Cuneiform Tablet – Wikipedia image
The earliest form of writing is the cuneiform. It dates from Sumer about the 30thcentury BC with some writing in cuneiform dating into the late 4thmillennium called the Uruk IV period. This Sumerian script was adapted and used for writing in several languages: Akkadian, Eblaite, Elamite, Hittite, Luwain, Hattic, Hurrian, and Uratian. It was gradually replaced by the Phoenician alphabet during the Neo-Assyrian Empire and by the 2nd century AD, it disappeared altogether.
The documents were written on clay tablets and cylinders with a stylus made from reed. The impressions made were wedge-shaped and so its name derived from Latin cuneus meaning, “wedge”. The image at left depicts the standard deciphered cuneiform writing from a Sumerian inscription c. 26th century BC.
Dr. Jacob Dahl – BBC image
Dr. Jacob Dahl, Wolfson College, University of Oxford and director of the Ancient World Research Cluster is using modern technology and computer software to decipher the oldest found cuneiform tablet dating back 5,000 years.
The project has been working on a lost Bronze Age society where enslaved workers lived on rations that barely kept them alive. BBC reports that the device is “part sci-fi, party DIY” – used to decode a writing system called proto-Elamite in a region what is now Iran.
Dr. Dahl has been successful at deciphering 1,200 separate signs in ten years of study. Still many words remain unknown. D. Dahl stated that the inability to decipher some of these texts was because of typographical errors on the part of the scribes, and evidence pointing to the scribes degrading of their education which D. Dahl believes helped toward the writing form to disappear.
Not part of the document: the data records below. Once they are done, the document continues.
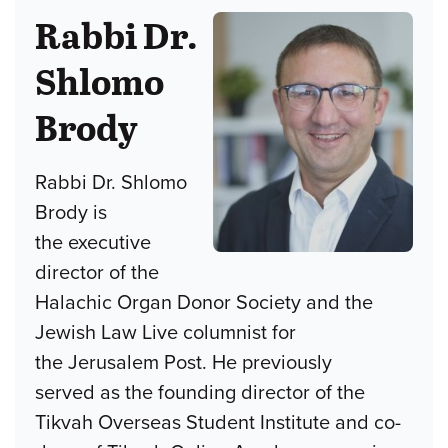
Rabbi Dr.
Shlomo
Brody
Rabbi Dr. Shlomo
Brody is
the executive
director of the
Halachic Organ Donor Society and the
Jewish Law Live columnist for
the Jerusalem Post. He previously
served as the founding director of the
Tikvah Overseas Student Institute and co-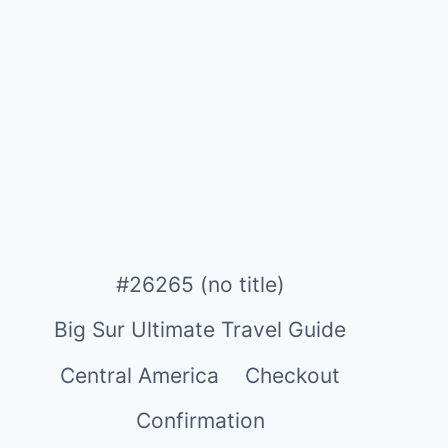
#26265 (no title)
Big Sur Ultimate Travel Guide
Central America
Checkout
Confirmation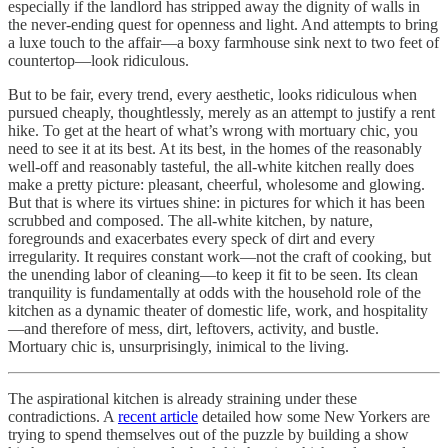
especially if the landlord has stripped away the dignity of walls in
the never-ending quest for openness and light. And attempts to bring
a luxe touch to the affair—a boxy farmhouse sink next to two feet of
countertop—look ridiculous.
But to be fair, every trend, every aesthetic, looks ridiculous when
pursued cheaply, thoughtlessly, merely as an attempt to justify a rent
hike. To get at the heart of what’s wrong with mortuary chic, you
need to see it at its best. At its best, in the homes of the reasonably
well-off and reasonably tasteful, the all-white kitchen really does
make a pretty picture: pleasant, cheerful, wholesome and glowing.
But that is where its virtues shine: in pictures for which it has been
scrubbed and composed. The all-white kitchen, by nature,
foregrounds and exacerbates every speck of dirt and every
irregularity. It requires constant work—not the craft of cooking, but
the unending labor of cleaning—to keep it fit to be seen. Its clean
tranquility is fundamentally at odds with the household role of the
kitchen as a dynamic theater of domestic life, work, and hospitality
—and therefore of mess, dirt, leftovers, activity, and bustle.
Mortuary chic is, unsurprisingly, inimical to the living.
The aspirational kitchen is already straining under these
contradictions. A
recent article
detailed how some New Yorkers are
trying to spend themselves out of the puzzle by building a show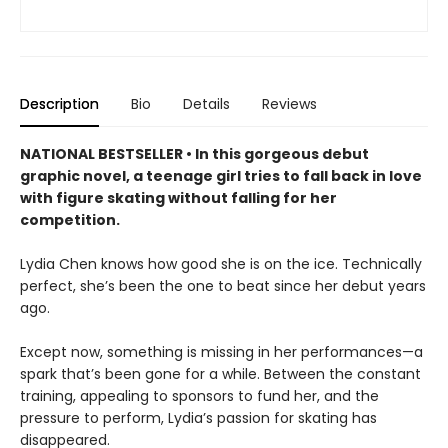
Description
Bio
Details
Reviews
NATIONAL BESTSELLER • In this gorgeous debut
graphic novel, a teenage girl tries to fall back in love
with figure skating without falling for her
competition.
Lydia Chen knows how good she is on the ice. Technically
perfect, she’s been the one to beat since her debut years
ago.
Except now, something is missing in her performances—a
spark that’s been gone for a while. Between the constant
training, appealing to sponsors to fund her, and the
pressure to perform, Lydia’s passion for skating has
disappeared.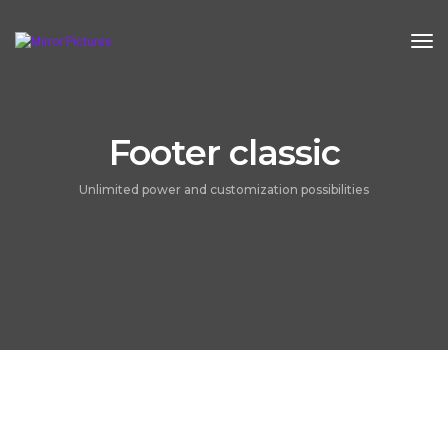
Tog
Footer classic
Unlimited power and customization possibilities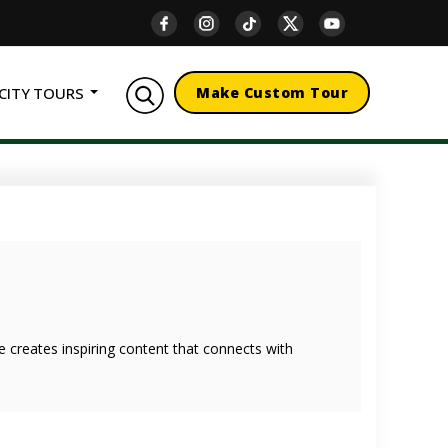
CITY TOURS
Make Custom Tour
she creates inspiring content that connects with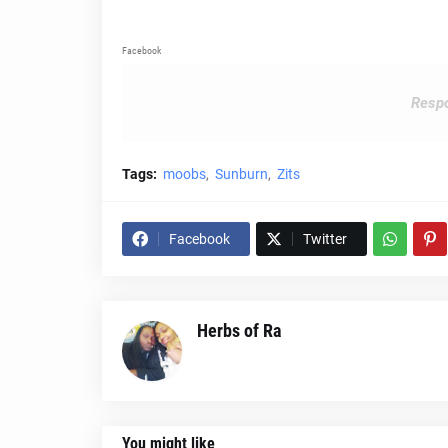
Facebook
Respo
Tags:
moobs
Sunburn
Zits
Facebook
Twitter
Herbs of Ra
You might like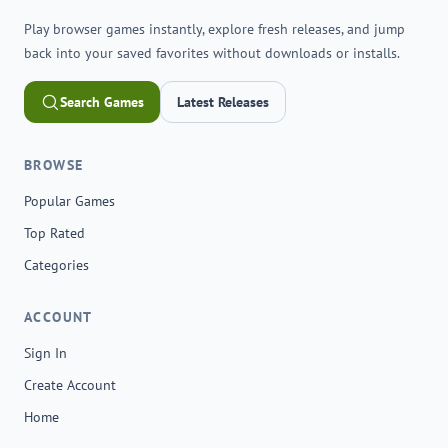
Play browser games instantly, explore fresh releases, and jump
back into your saved favorites without downloads or installs.
Search Games
Latest Releases
BROWSE
Popular Games
Top Rated
Categories
ACCOUNT
Sign In
Create Account
Home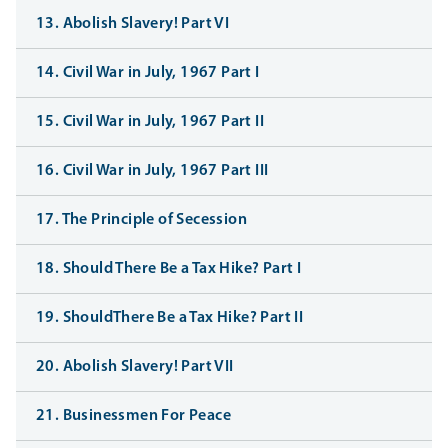
13. Abolish Slavery! Part VI
14. Civil War in July, 1967 Part I
15. Civil War in July, 1967 Part II
16. Civil War in July, 1967 Part III
17. The Principle of Secession
18. Should There Be a Tax Hike? Part I
19. ShouldThere Be a Tax Hike? Part II
20. Abolish Slavery! Part VII
21. Businessmen For Peace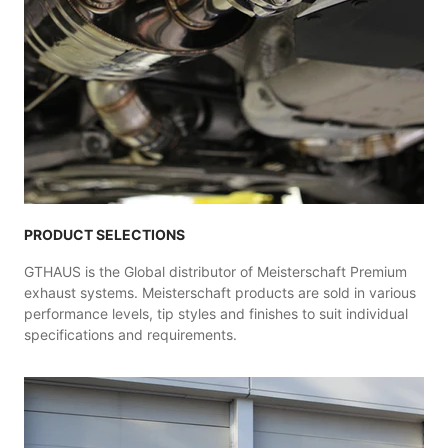
PRODUCT SELECTIONS
GTHAUS is the Global distributor of Meisterschaft Premium
exhaust systems. Meisterschaft products are sold in various
performance levels, tip styles and finishes to suit individual
specifications and requirements.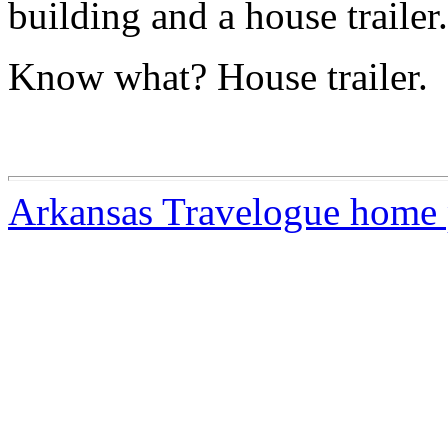
building and a house trailer.
Know what? House trailer.
Arkansas Travelogue home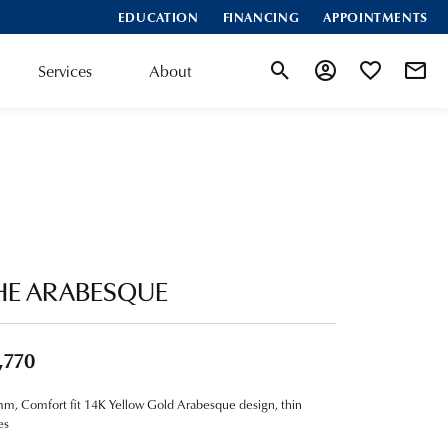
EDUCATION
FINANCING
APPOINTMENTS
Services
About
Toggle Search Menu
Toggle My Account
Toggle My Wis
HE ARABESQUE
,770
m, Comfort fit 14K Yellow Gold Arabesque design, thin
es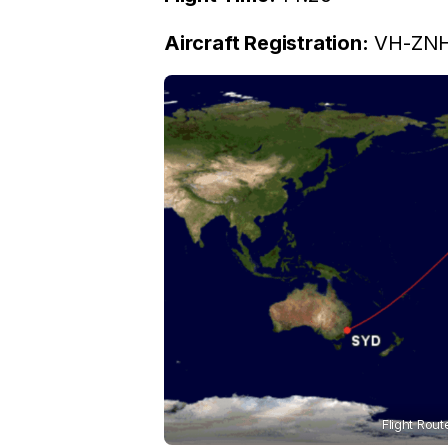
Aircraft Registration:
VH-ZNH 
Flight Rout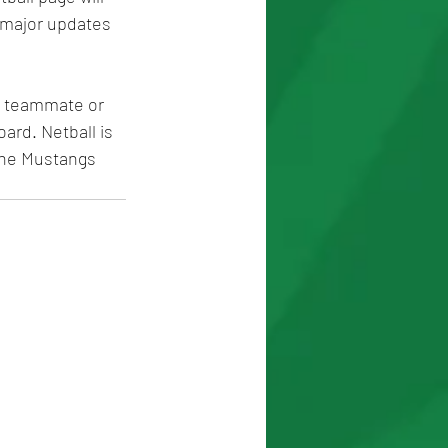
 major updates 
a teammate or 
ard. Netball is 
 the Mustangs 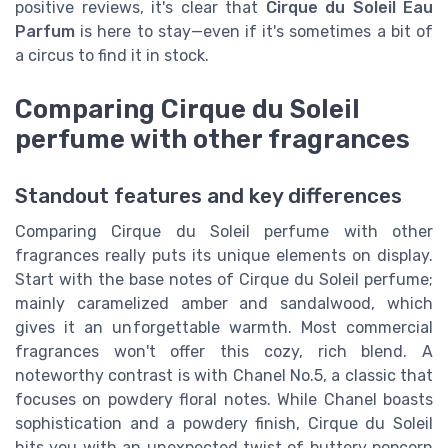
positive reviews, it's clear that
Cirque du Soleil Eau
Parfum
is here to stay—even if it's sometimes a bit of
a circus to find it in stock.
Comparing Cirque du Soleil
perfume with other fragrances
Standout features and key differences
Comparing Cirque du Soleil perfume with other
fragrances really puts its unique elements on display.
Start with the base notes of Cirque du Soleil perfume;
mainly caramelized amber and sandalwood, which
gives it an unforgettable warmth. Most commercial
fragrances won't offer this cozy, rich blend. A
noteworthy contrast is with Chanel No.5, a classic that
focuses on powdery floral notes. While Chanel boasts
sophistication and a powdery finish, Cirque du Soleil
hits you with an unexpected twist of buttery popcorn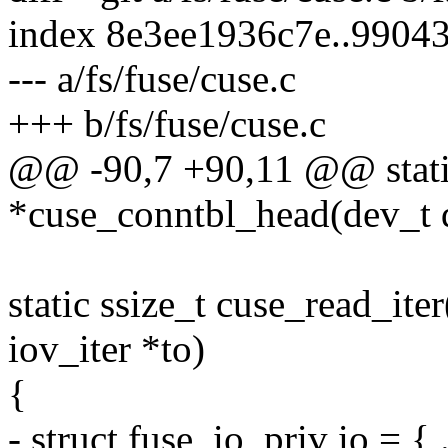
index 8e3ee1936c7e..9904
--- a/fs/fuse/cuse.c
+++ b/fs/fuse/cuse.c
@@ -90,7 +90,11 @@ static 
*cuse_conntbl_head(dev_t 
static ssize_t cuse_read_iter
iov_iter *to)
{
- struct fuse_io_priv io = { 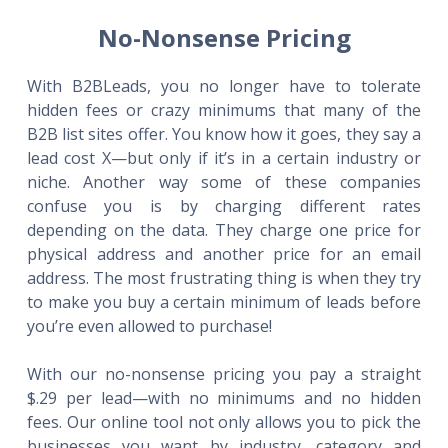
No-Nonsense Pricing
With B2BLeads, you no longer have to tolerate
hidden fees or crazy minimums that many of the
B2B list sites offer. You know how it goes, they say a
lead cost X—but only if it’s in a certain industry or
niche. Another way some of these companies
confuse you is by charging different rates
depending on the data. They charge one price for
physical address and another price for an email
address. The most frustrating thing is when they try
to make you buy a certain minimum of leads before
you’re even allowed to purchase!
With our no-nonsense pricing you pay a straight
$.29 per lead—with no minimums and no hidden
fees. Our online tool not only allows you to pick the
businesses you want by industry, category and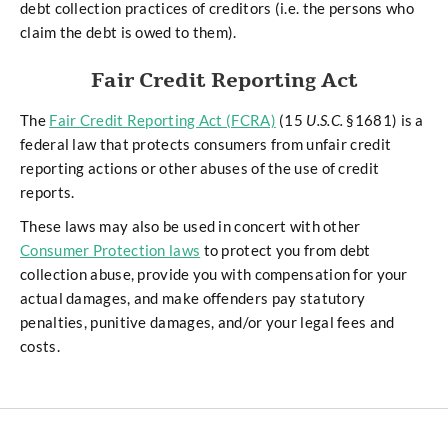
debt collection practices of creditors (i.e. the persons who
claim the debt is owed to them).
Fair Credit Reporting Act
The
Fair Credit Reporting Act (FCRA)
(15
U.S.C.
§1681) is a
federal law that protects consumers from unfair credit
reporting actions or other abuses of the use of credit
reports.
These laws may also be used in concert with other
Consumer Protection laws
to protect you from debt
collection abuse, provide you with compensation for your
actual damages, and make offenders pay statutory
penalties, punitive damages, and/or your legal fees and
costs.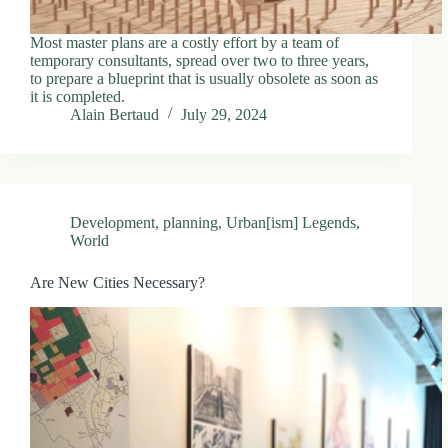
Most master plans are a costly effort by a team of
temporary consultants, spread over two to three years,
to prepare a blueprint that is usually obsolete as soon as
it is completed.
Alain Bertaud
July 29, 2024
Development
,
planning
,
Urban[ism] Legends
,
World
Are New Cities Necessary?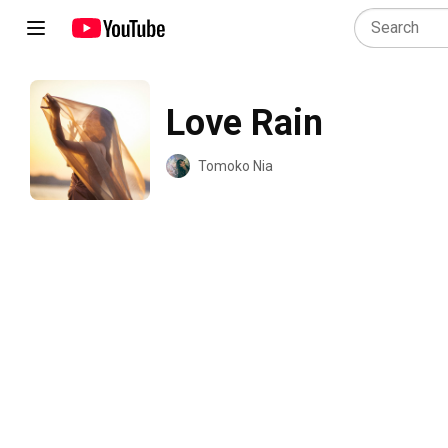
Love Rain
Tomoko Nia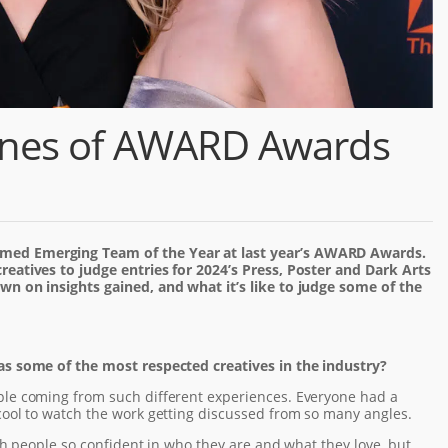
enes of AWARD Awards
med Emerging Team of the Year at last year’s AWARD Awards.
reatives to judge entries for 2024’s Press, Poster and Dark Arts
wn on insights gained, and what it’s like to judge some of the
as some of the most respected creatives in the industry?
ple coming from such different experiences. Everyone had a
cool to watch the work getting discussed from so many angles.
with people so confident in who they are and what they love, but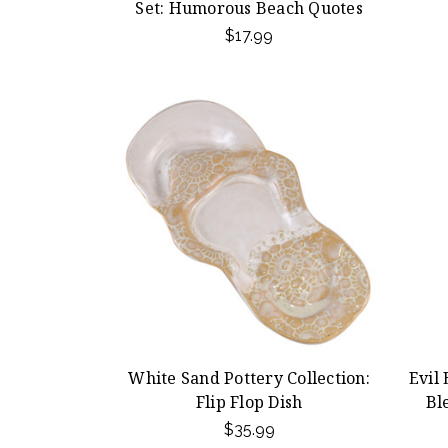
Set: Humorous Beach Quotes
$17.99
White Sand Pottery Collection:
Evil
Flip Flop Dish
Bl
$35.99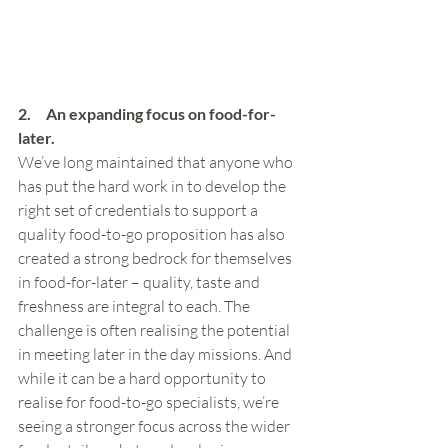
2.     An expanding focus on food-for-
later.
We’ve long maintained that anyone who 
has put the hard work in to develop the 
right set of credentials to support a 
quality food-to-go proposition has also 
created a strong bedrock for themselves 
in food-for-later – quality, taste and 
freshness are integral to each. The 
challenge is often realising the potential 
in meeting later in the day missions. And 
while it can be a hard opportunity to 
realise for food-to-go specialists, we’re 
seeing a stronger focus across the wider 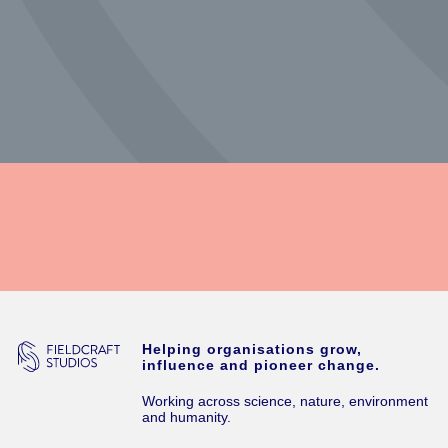
Helping organisations grow,
influence and pioneer change.
Working across science, nature, environment
and humanity.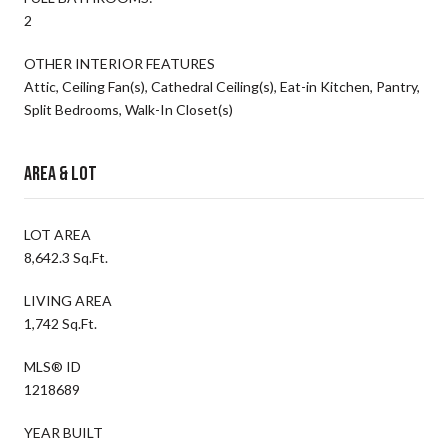
2
OTHER INTERIOR FEATURES
Attic, Ceiling Fan(s), Cathedral Ceiling(s), Eat-in Kitchen, Pantry,
Split Bedrooms, Walk-In Closet(s)
Area & Lot
LOT AREA
8,642.3 Sq.Ft.
LIVING AREA
1,742 Sq.Ft.
MLS® ID
1218689
YEAR BUILT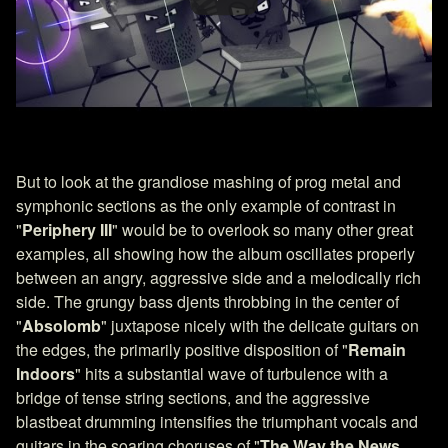
But to look at the grandiose mashing of prog metal and
symphonic sections as the only example of contrast in
"
Periphery III
" would be to overlook so many other great
examples, all showing how the album oscillates properly
between an angry, aggressive side and a melodically rich
side. The grungy bass djents throbbing in the center of
"
Absolomb
" juxtapose nicely with the delicate guitars on
the edges, the primarily positive disposition of "
Remain
Indoors
" hits a substantial wave of turbulence with a
bridge of tense string sections, and the aggressive
blastbeat drumming intensifies the triumphant vocals and
guitars in the soaring choruses of "
The Way the News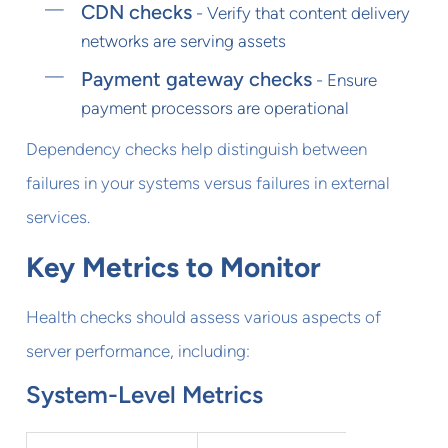
CDN checks
- Verify that content delivery
networks are serving assets
Payment gateway checks
- Ensure
payment processors are operational
Dependency checks help distinguish between
failures in your systems versus failures in external
services.
Key Metrics to Monitor
Health checks should assess various aspects of
server performance, including:
System-Level Metrics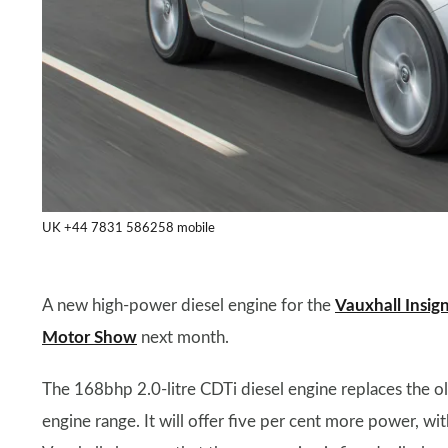
UK +44 7831 586258 mobile
A new high-power diesel engine for the
Vauxhall Insign
Motor Show
next month.
The 168bhp 2.0-litre CDTi diesel engine replaces the ol
engine range. It will offer five per cent more power, 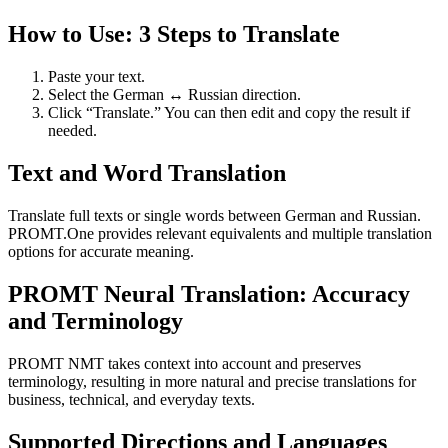
How to Use: 3 Steps to Translate
Paste your text.
Select the German ↔ Russian direction.
Click “Translate.” You can then edit and copy the result if
needed.
Text and Word Translation
Translate full texts or single words between German and Russian.
PROMT.One provides relevant equivalents and multiple translation
options for accurate meaning.
PROMT Neural Translation: Accuracy
and Terminology
PROMT NMT takes context into account and preserves
terminology, resulting in more natural and precise translations for
business, technical, and everyday texts.
Supported Directions and Languages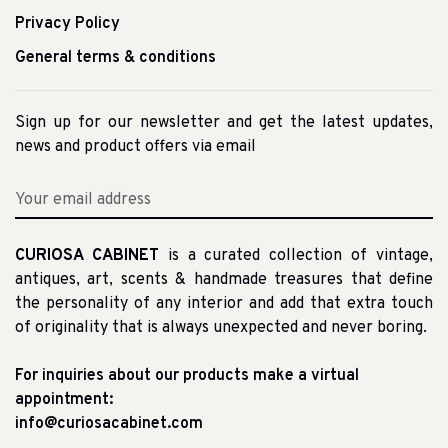
Privacy Policy
General terms & conditions
Sign up for our newsletter and get the latest updates,
news and product offers via email
CURIOSA CABINET
is a curated collection of vintage,
antiques, art, scents & handmade treasures that define
the personality of any interior and add that extra touch
of originality that is always unexpected and never boring.
For inquiries about our products make a virtual
appointment:
info@curiosacabinet.com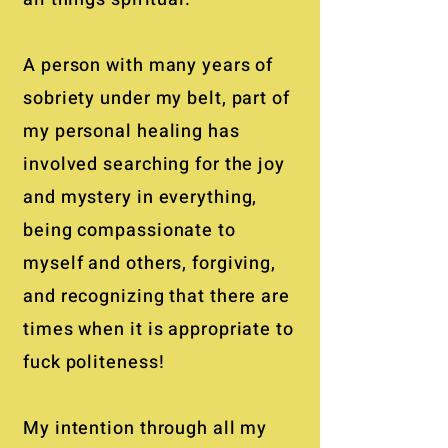
A person with many years of
sobriety under my belt, part of
my personal healing has
involved searching for the joy
and mystery in everything,
being compassionate to
myself and others, forgiving,
and recognizing that there are
times when it is appropriate to
fuck politeness!
My intention through all my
He stated in a BBC interview:

The lack of scholarly tradition meant that a lot of mistakes were made and the writing system may have eventually become useless.

The other fact is that it is unlike any other ancient writing style and its complexity may have boosted its extinction. It is a writing system that transgressed several languages (those listed above) and so it is difficult to know how words were sounded, much like the difference between spoken Egyptian and written (hieroglyphic) script.
This particular tablet is attributed to proto-Elamite who borrowed the concept of writing from the Mesopotamians. That means they made up entirely different set of symbols.
While archaeology leaves footprints of ancient civilizations, written records establish and describe the thoughts and everyday lives of the people who lived in the societies of those civilizations.
The various tablets Dr. Dahl is deciphering have pictures of animals and mythical creatures and describe the society and the difference between the wealthy and poor. He expects the tablets to be deciphered within two years.